Screening of DEGs in AMI
Following the standardization of the original data from the four data sets, t-SNE and PCA mappings were created, demonstrating that batch differences were effectively eliminated and the data remained stable (Fig. 1A-D). Next, the DEGs within the training cohort were analyzed utilizing the limma package after addressing batch effects. In comparison to the control group, 157 genes showed significant expression changes in the AMI patients group, featuring 142 genes up-regulated and 15 down-regulated. These DEGs were then represented in both a volcano plot and a cluster heatmap (Fig. 1E, F).

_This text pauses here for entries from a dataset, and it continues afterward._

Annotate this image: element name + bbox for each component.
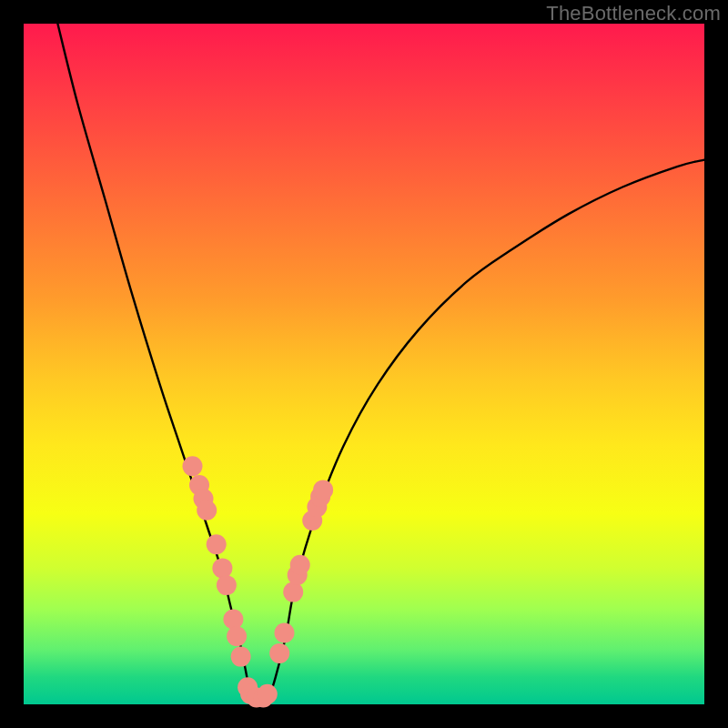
highlight-dot (231, 647, 251, 667)
highlight-dot (313, 480, 333, 500)
highlight-dot (212, 558, 232, 578)
highlight-dot (283, 582, 303, 602)
outer-black-frame: TheBottleneck.com (0, 0, 728, 728)
highlight-dot (269, 643, 289, 663)
highlight-dot (290, 555, 310, 575)
highlight-dot (258, 684, 278, 704)
plot-area (24, 24, 704, 704)
bottleneck-curve (57, 24, 704, 705)
watermark-text: TheBottleneck.com (546, 2, 721, 25)
highlight-dot (275, 623, 295, 643)
chart-svg (24, 24, 704, 704)
highlight-dot (207, 534, 227, 554)
highlight-dot (217, 575, 237, 595)
highlight-dot (197, 500, 217, 521)
highlight-dot (183, 456, 203, 476)
highlight-dot (223, 610, 243, 630)
highlight-dots-group (183, 456, 334, 707)
highlight-dot (227, 626, 247, 646)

Normalization of the dataset and analysis of differential gene expression. (A-D) Normalization and batch effect correction in four microarray datasets GSE48060, GSE60993, GSE66360, and GSE97320. (E, F) Volcano map of differentially expressed genes (DEGs) after screening (adjusted p < 0.05 and |log2FC|>0.8) (E) and cluster heatmap of DEGs (F) between acute myocardial infarction (AMI) and control samples using the merged dataset (AMI = 90, control = 81) derived from GSE48060, GSE60993, GSE66360, and GSE97320.
Identification of differentially expressed obesity-related genes and enrichment analysis
The overlap of 157 genes with differential expression and those associated with human obesity indicated the identification of 18 differentially expressed obesity-related genes (DE-ORGs), which include IL1RN, SERPINA1, TLR2, NFKBIA, PYGL, IL1B, MMP9, DGAT2, TLR4, NLRP3, ITLN1, CEBPB, CD163, ALDH2, STEAP4, IRS2, SLC7A7, and PTGS2 (Fig. 2A). The heatmap indicated that these 18 genes formed a cluster characterized by elevated expression in AMI samples while exhibiting lower expression in control samples, as evaluated using the training database (Fig. 2B). To further explore the pathophysiological roles of these DE-ORGs, enrichment analyses were conducted using clusterProfiler, involving Gene Ontology (GO), Kyoto Encyclopedia of Genes and Genomes (KEGG), and Disease Ontology (DO). The GO analysis showed that the DE-ORGs were predominantly implicated in the response to lipopolysaccharide, inflammatory responses, and membrane rafts (Fig. 2C). KEGG analysis revealed that these DE-ORGs participated in various signaling pathways, such as those related to lipids and atherosclerosis, the IL-17 signaling pathway, and the TNF signaling pathway. Moreover, they also played roles in the NF-kappa B signaling pathway and toll-like receptor signaling pathway (Fig. 2D). Additionally, the DO analysis indicated that the 18 DE-ORGs were primarily enriched in conditions such as pancreatitis, fatty liver disease, and lipid storage disease (Fig. 2E). Considering the strong association between pancreatitis, lipid metabolism disorders, and cardiovascular disease31,32,33, these findings underscored a significant link between DE-ORGs and AMI, emphasizing that DE-ORGs primarily regulate inflammatory responses and lipid storage.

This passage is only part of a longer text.